Your answer should be one number: how many lines below have the word "Library".
++++ Data for the task
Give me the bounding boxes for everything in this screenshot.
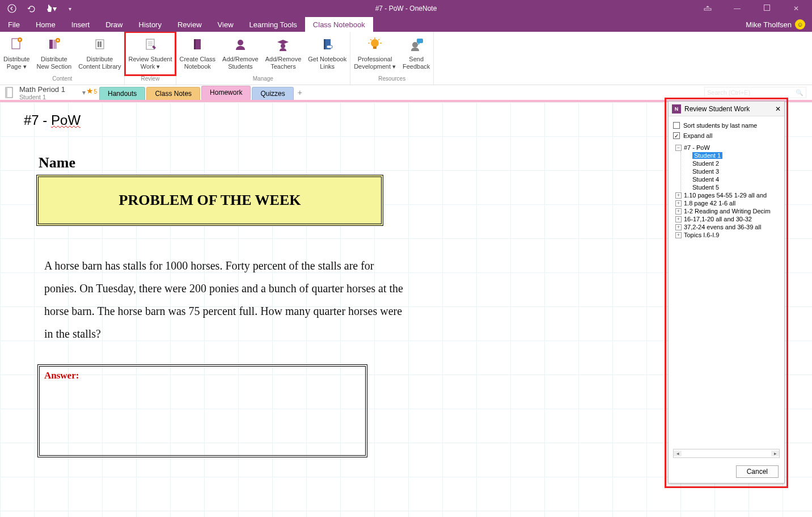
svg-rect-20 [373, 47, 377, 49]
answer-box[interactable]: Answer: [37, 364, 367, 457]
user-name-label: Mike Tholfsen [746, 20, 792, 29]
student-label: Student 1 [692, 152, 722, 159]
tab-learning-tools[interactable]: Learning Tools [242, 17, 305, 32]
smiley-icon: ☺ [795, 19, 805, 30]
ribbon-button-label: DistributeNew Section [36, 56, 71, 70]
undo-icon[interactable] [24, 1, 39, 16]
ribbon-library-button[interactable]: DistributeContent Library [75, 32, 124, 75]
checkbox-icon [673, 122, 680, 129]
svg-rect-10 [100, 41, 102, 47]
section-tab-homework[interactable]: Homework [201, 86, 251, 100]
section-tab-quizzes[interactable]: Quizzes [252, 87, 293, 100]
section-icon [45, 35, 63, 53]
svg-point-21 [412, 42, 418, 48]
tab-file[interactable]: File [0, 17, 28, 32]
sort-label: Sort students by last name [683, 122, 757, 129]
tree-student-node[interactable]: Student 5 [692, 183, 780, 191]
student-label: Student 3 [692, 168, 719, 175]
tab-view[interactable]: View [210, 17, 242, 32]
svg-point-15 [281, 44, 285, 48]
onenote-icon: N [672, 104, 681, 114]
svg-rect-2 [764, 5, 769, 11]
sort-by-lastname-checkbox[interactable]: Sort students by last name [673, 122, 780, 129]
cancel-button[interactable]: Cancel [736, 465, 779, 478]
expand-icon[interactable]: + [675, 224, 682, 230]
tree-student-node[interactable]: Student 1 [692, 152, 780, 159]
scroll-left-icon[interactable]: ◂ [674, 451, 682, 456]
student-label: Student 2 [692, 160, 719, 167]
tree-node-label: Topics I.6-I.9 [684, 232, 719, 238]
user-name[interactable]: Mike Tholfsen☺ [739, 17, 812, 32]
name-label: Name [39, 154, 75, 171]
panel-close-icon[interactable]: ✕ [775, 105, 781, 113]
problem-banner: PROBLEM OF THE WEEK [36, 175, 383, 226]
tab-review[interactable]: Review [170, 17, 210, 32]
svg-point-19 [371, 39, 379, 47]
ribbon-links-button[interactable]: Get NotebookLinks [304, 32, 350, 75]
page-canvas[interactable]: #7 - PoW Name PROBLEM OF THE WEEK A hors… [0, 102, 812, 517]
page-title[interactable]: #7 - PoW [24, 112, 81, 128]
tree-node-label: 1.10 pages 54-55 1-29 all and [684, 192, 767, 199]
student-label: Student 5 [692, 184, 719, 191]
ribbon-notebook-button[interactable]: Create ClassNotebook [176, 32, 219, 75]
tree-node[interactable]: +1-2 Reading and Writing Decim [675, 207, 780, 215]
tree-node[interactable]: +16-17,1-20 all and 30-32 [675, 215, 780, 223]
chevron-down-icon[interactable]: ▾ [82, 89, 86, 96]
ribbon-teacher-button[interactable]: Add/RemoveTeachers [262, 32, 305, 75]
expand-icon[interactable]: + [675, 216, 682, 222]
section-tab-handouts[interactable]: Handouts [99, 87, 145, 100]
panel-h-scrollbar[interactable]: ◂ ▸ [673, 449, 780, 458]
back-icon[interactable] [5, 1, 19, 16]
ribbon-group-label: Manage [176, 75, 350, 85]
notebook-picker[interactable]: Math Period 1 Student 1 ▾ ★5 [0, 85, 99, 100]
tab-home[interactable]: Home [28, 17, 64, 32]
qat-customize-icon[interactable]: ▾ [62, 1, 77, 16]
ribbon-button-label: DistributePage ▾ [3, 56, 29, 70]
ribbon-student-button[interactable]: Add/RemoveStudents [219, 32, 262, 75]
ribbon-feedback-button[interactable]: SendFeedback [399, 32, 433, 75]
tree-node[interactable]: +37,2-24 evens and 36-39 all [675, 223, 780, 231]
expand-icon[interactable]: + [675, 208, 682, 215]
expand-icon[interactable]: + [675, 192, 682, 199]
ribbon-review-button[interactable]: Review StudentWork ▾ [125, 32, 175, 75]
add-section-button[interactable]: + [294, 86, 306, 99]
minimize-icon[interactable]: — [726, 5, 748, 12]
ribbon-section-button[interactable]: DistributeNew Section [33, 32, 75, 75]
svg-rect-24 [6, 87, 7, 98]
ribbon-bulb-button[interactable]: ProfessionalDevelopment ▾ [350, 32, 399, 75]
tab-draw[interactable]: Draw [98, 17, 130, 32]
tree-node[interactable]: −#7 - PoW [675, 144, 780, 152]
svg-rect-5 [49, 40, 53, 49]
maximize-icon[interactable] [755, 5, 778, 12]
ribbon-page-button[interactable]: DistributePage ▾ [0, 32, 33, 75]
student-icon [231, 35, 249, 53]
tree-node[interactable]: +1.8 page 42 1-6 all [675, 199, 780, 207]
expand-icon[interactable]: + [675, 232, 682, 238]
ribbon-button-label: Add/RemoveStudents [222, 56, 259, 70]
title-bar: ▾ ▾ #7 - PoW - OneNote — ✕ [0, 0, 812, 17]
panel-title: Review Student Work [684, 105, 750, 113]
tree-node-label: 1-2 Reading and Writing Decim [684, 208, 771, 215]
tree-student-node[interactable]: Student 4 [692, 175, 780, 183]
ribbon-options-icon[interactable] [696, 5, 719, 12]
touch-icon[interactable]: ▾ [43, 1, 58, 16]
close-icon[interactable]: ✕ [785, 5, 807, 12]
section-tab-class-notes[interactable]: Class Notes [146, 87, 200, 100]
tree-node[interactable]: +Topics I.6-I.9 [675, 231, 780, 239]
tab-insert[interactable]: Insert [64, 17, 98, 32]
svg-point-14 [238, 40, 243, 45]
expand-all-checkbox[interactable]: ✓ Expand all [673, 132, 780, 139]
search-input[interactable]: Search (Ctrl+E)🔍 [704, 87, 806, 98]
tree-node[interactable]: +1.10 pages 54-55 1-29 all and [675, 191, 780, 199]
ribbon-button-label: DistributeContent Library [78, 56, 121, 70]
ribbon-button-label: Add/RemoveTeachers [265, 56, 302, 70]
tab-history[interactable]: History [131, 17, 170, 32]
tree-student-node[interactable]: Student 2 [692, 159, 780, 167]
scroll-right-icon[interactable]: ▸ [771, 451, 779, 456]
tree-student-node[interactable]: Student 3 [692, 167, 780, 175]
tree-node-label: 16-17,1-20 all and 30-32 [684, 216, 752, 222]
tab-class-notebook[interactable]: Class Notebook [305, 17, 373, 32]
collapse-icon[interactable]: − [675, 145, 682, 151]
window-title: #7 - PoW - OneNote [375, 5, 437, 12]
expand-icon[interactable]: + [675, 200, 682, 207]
++++++++
▶ Result for this task
2